■ Supplied material:
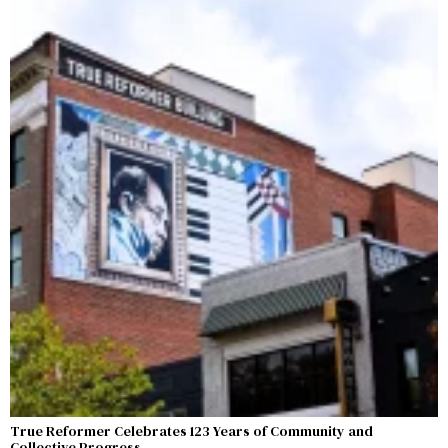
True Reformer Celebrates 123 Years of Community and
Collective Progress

--

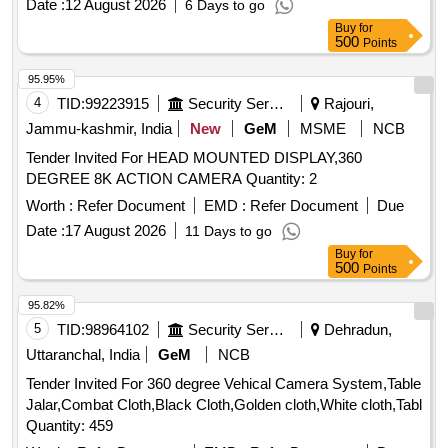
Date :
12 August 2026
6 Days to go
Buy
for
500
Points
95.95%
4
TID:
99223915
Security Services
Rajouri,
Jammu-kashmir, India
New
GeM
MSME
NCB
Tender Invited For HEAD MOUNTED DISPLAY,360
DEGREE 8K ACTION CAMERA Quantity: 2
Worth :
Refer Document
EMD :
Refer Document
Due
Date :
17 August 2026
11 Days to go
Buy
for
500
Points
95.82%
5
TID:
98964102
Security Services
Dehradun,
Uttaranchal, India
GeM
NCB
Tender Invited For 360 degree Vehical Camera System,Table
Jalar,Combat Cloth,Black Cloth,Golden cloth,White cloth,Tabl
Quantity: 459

■ Assigned task:
Gather and copy every line of the data in which the string "Invited" is found.

■ Finished task:
Tender Invited For HEAD MOUNTED DISPLAY,360
Tender Invited For 360 degree Vehical Camera System,Table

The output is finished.